## Exercise directions
The response should be an exact transcription of the data below, free of images.

## Data shown
━━━━━━━━━━━━━━━━
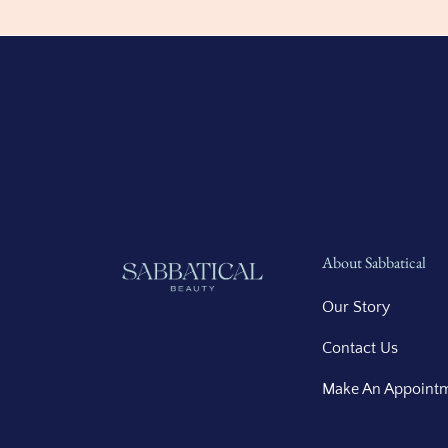
About Sabbatical
Our Story
Contact Us
Make An Appoint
━━━━━━━━━━━━━━━━
## Your solution
About Sabbatical
Our Story
Contact Us
Make An Appoint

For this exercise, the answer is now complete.